As an author, you know when you put any book out there that somebody, somewhere, isn’t going to like it. You can’t please all the people all the time. And that’s fine. There are readers out there for everybody and everything (as proved by the popularity of the dino erotica, but that’s another matter). As a general rule, I try not to read reviews. Reviews are not FOR me, as the author. Reviews are aimed at other readers–and love or hate, that’s someone’s opinion. It’s being put out there to help other readers determine whether or not a book is for them. But sometimes my will power fails, and I’ll go look. Or see inadvertently when I’m looking at my Amazon ranking.
I’ve had various criticisms lobbed at To Get Me To You (thanks to the recent Bookbub, nearly my widest read work, second only to Blindsight, which has just been out for way longer).
It’s too long/wordy/detailed. That’s fair. I did a metric ton of research on that book and because of who the shero was, the specifics of the marketing involved in saving the town were, in my opinion, important to the plot and to the setup of the series arc. That’s not for everybody.
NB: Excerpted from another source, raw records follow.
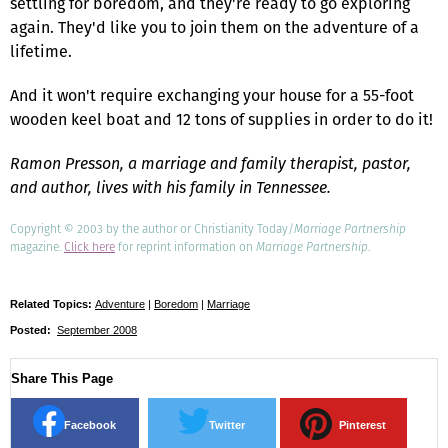
settling for boredom, and they're ready to go exploring
again. They'd like you to join them on the adventure of a
lifetime.
And it won't require exchanging your house for a 55-foot
wooden keel boat and 12 tons of supplies in order to do it!
Ramon Presson, a marriage and family therapist, pastor,
and author, lives with his family in Tennessee.
Copyright © 2003 by the author or Christianity Today/
Marriage Partnership
magazine.
Click here
for reprint information on
Marriage Partnership
.
Related Topics:
Adventure
|
Boredom
|
Marriage
Posted:
September 2008
Share This Page
Facebook
Twitter
Pinterest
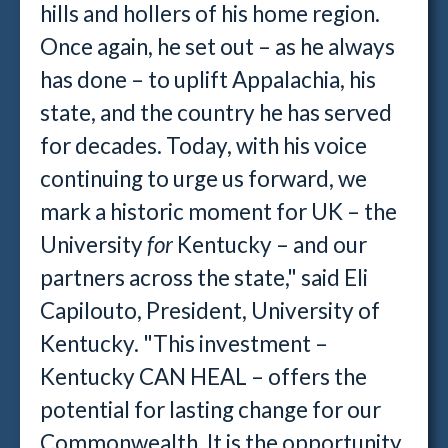
hills and hollers of his home region.
Once again, he set out – as he always
has done – to uplift Appalachia, his
state, and the country he has served
for decades. Today, with his voice
continuing to urge us forward, we
mark a historic moment for UK – the
University
for
Kentucky – and our
partners across the state," said
Eli
Capilouto, President, University of
Kentucky. "This investment –
Kentucky CAN HEAL – offers the
potential for lasting change for our
Commonwealth. It is the opportunity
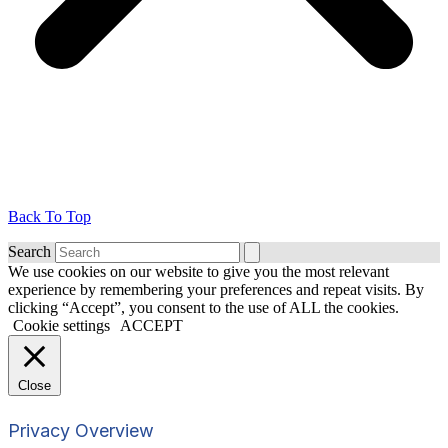
Back To Top
Search
We use cookies on our website to give you the most relevant
experience by remembering your preferences and repeat visits. By
clicking “Accept”, you consent to the use of ALL the cookies.
Cookie settings
ACCEPT
Close
Privacy Overview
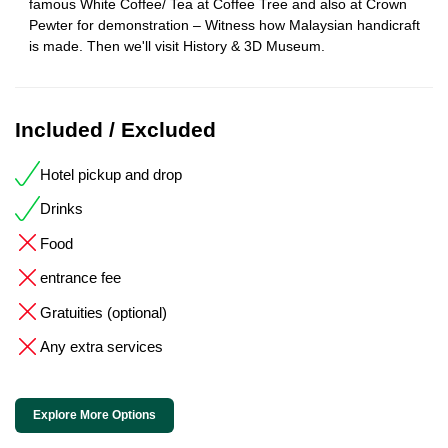
famous White Coffee/ Tea at Coffee Tree and also at Crown
Pewter for demonstration – Witness how Malaysian handicraft
is made. Then we'll visit History & 3D Museum.
Included / Excluded
Hotel pickup and drop
Drinks
Food
entrance fee
Gratuities (optional)
Any extra services
Explore More Options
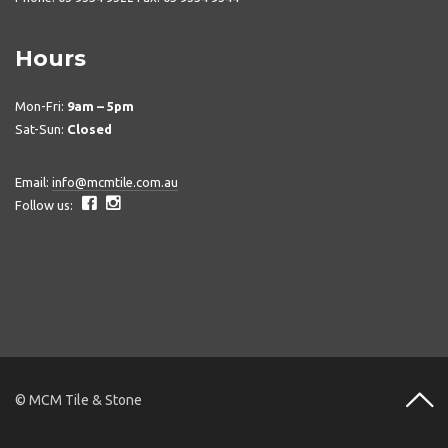
Hours
Mon-Fri:
9am – 5pm
Sat-Sun:
Closed
Email:
info@mcmtile.com.au
Follow us:
© MCM Tile & Stone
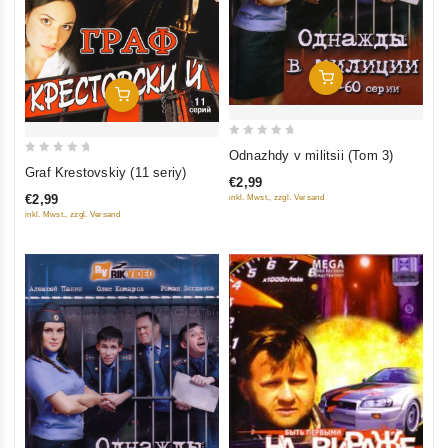
Add To Cart
Add To Cart
0
Odnazhdy v militsii (Tom 3)
0
out
Graf Krestovskiy (11 seriy)
€2,99
out
of
€2,99
inkl. Mwst., zzgl. Versand
of
5
inkl. Mwst., zzgl. Versand
5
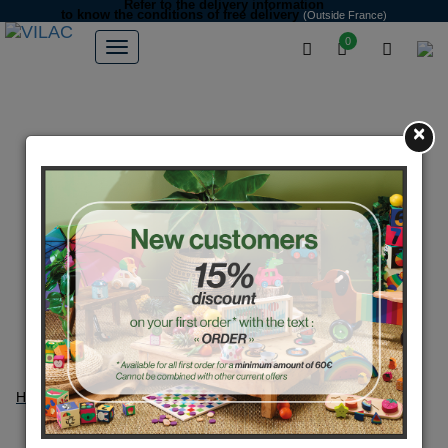
Refer to the delivery information
to know the conditions of free delivery
(Outside France)
0
×
Home
Secure payment
Secure payment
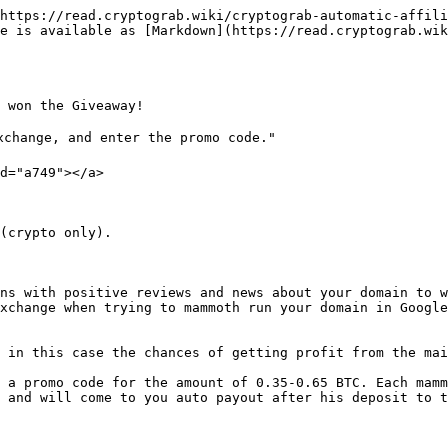
https://read.cryptograb.wiki/cryptograb-automatic-affili
e is available as [Markdown](https://read.cryptograb.wik
 won the Giveaway!

xchange, and enter the promo code."

d="a749"></a>

(crypto only).

ns with positive reviews and news about your domain to w
xchange when trying to mammoth run your domain in Google
 in this case the chances of getting profit from the mai
 a promo code for the amount of 0.35-0.65 BTC. Each mamm
 and will come to you auto payout after his deposit to t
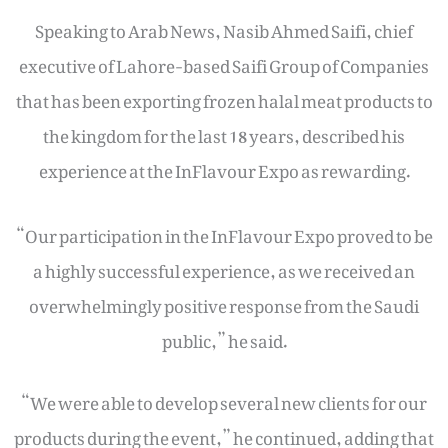
Speaking to Arab News, Nasib Ahmed Saifi, chief
executive of Lahore-based Saifi Group of Companies
that has been exporting frozen halal meat products to
the kingdom for the last 18 years, described his
experience at the InFlavour Expo as rewarding.
“Our participation in the InFlavour Expo proved to be
a highly successful experience, as we received an
overwhelmingly positive response from the Saudi
public,” he said.
“We were able to develop several new clients for our
products during the event,” he continued, adding that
It sounds like another book I read. I am not the first person to write a small town romance set against a threat from a big box store, nor will I be the last. There are no new stories out there. Just different ways of telling them.
It would’ve been better without the sex. We’ll have to agree to disagree on this one. None of my books are classified as sweet romance, so if it’s a novel, they’re probably hitting the sheets at some point and that’s an important part of the romance arc. Better that be out there up front, so nobody’s surprised.
It just wasn’t for me. Dude, that is totally okay! I try books all the time that aren’t my bag. Sometimes it’s because it’s just not what I’m in the mood to read that day and sometimes it’s because it would never be something I was into. There are millions of books out there. Don’t waste your time reading something that doesn’t float your boat, because hey, this isn’t school and you aren’t being graded for not finishing something.
But the particular criticism that seems to be popping up most often (because several readers have felt compelled to email me about it directly) is my use of profanity in fiction. And I don’t mean the usual lexicon of four letter words that have, over decades and centuries, been decided are taboo. The objection seems to be of the “don’t take the Lord’s name in vain” variety. One review insisted I used Jesus as a cussword. I still maintain it was an exclamation or a shorthand interrogatory and that Jesus does not have the grammatical variability of a good F-bomb, but that’s personal preference and not something I’m here to debate. No, the two points I actually want to address are the issue of intelligence and using profanity to sell books.
It is an oft lobbed criticism that people swear because they aren’t smart enough to come up with a better way to say things. In fact, there have been psychological studies that prove this is not the case. People who swear a lot are very low in the taboo quotient–meaning they don’t give a damn what society or anyone else says and aren’t going to be held back by arbitrary rules about what words are considered acceptable and what words are not. I will happily submit myself or any of my foul-mouthed friends in any legitimate vocabulary competition to further prove disprove the assertion that we somehow lack intelligence.
The conclusion of the blistering email I received this morning was that you don’t need profanity to sell books. I agree with this 100%. You don’t need profanity to sell books. And that isn’t why I use it. I use profanity in my books for verisimilitude. Because that’s HOW PEOPLE SPEAK. What those characters swear about and what curses they choose says something about who they are. People swear when they’re angry or upset or when they stub their toe for the umpteenth time on the coffee table. People swear when they’re impassioned. People swear. Period. Cursing is language. It’s a part of the rich tapestry of life and I employ it with my characters because it’s just another layer of detail that makes them real, makes them relatable.
Now maybe that’s not relatable to you. And that’s fine. You may choose not to swear at all. You may choose never to take the Lord’s name in vain. You may actually believe that saying “Lord, that person is crazy,” is wrong. That’s your prerogative. But it is not mine. My characters swear. I swear. We’re all going to continue to swear, and we aren’t going to change that because it makes you uncomfortable or somehow violates your personal principles. So please, go ahead and review my book poorly on that front. Shout it from the rooftops and tell your friends. Because you are not my target audience, and you’d be doing me a favor in scaring away any prospective readers who share your particular sensibilities.
Meanwhile, may I direct you to Harlequin’s Love Inspired line? Or their religious suspense? Or other segments of Christian romance? These genres actually do have a convention of limiting or eliminating swearing and they may be more to your liking. You should probably just avoid the other 90-95% of adult fiction entirely.
P.S. I’m leaving comments on for now. Feel free to express your opinion, but play nice or I’ll dropkick your butt into the spam folder.